Problem
Go to the line with "Quarero Robotics engages" in the material below and copy from there through the line with "We study organometallic", exactly. Pictures are not copied.

———

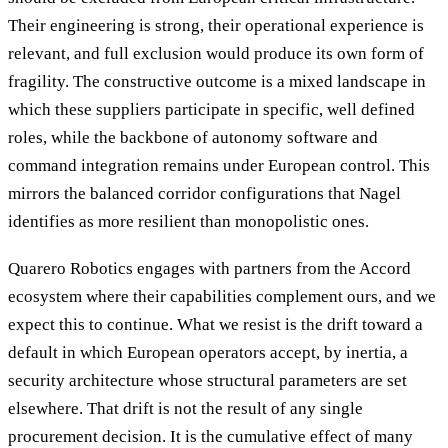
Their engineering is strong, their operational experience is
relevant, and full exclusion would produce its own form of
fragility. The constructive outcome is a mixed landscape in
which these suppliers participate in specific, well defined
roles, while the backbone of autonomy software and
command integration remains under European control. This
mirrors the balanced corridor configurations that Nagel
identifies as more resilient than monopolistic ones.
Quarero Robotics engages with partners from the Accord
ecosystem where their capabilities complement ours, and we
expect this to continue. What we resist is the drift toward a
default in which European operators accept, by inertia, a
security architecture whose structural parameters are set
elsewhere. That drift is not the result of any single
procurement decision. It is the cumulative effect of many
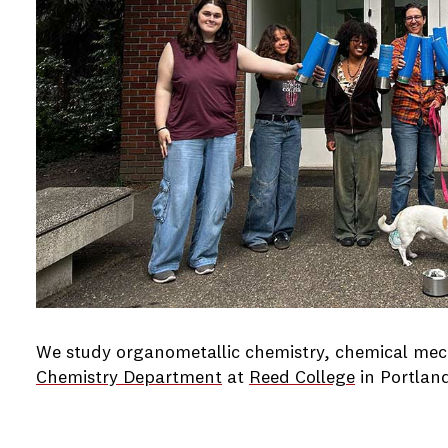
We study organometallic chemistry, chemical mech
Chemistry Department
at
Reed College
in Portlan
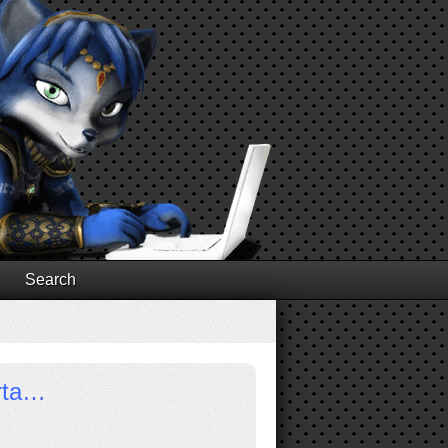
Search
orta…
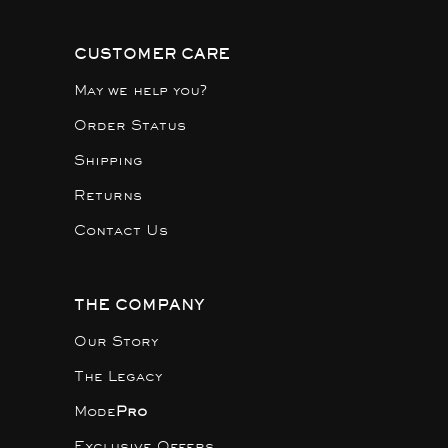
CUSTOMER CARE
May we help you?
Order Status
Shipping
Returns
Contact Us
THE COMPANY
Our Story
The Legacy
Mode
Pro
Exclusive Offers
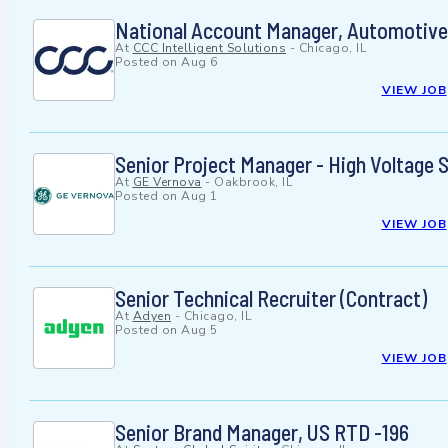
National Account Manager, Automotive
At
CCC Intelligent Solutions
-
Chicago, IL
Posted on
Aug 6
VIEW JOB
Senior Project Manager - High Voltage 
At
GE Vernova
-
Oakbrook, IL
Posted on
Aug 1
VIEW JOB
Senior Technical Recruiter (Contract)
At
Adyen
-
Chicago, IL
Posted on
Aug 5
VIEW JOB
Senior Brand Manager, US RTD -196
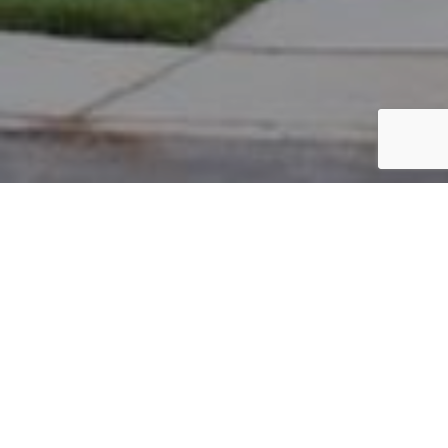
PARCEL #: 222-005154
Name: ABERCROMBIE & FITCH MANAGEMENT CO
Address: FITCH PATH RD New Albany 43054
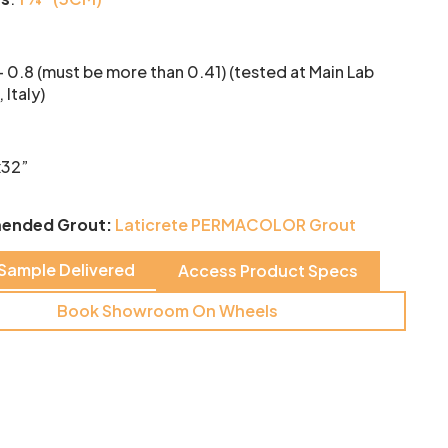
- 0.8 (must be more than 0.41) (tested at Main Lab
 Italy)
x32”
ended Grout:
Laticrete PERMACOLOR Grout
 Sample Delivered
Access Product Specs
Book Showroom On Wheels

———

Solution to this exercise
Quarero Robotics engages with partners from the Accord
ecosystem where their capabilities complement ours, and we
expect this to continue. What we resist is the drift toward a
default in which European operators accept, by inertia, a
security architecture whose structural parameters are set
elsewhere. That drift is not the result of any single
procurement decision. It is the cumulative effect of many
We study organometallic chemistry, chemical mech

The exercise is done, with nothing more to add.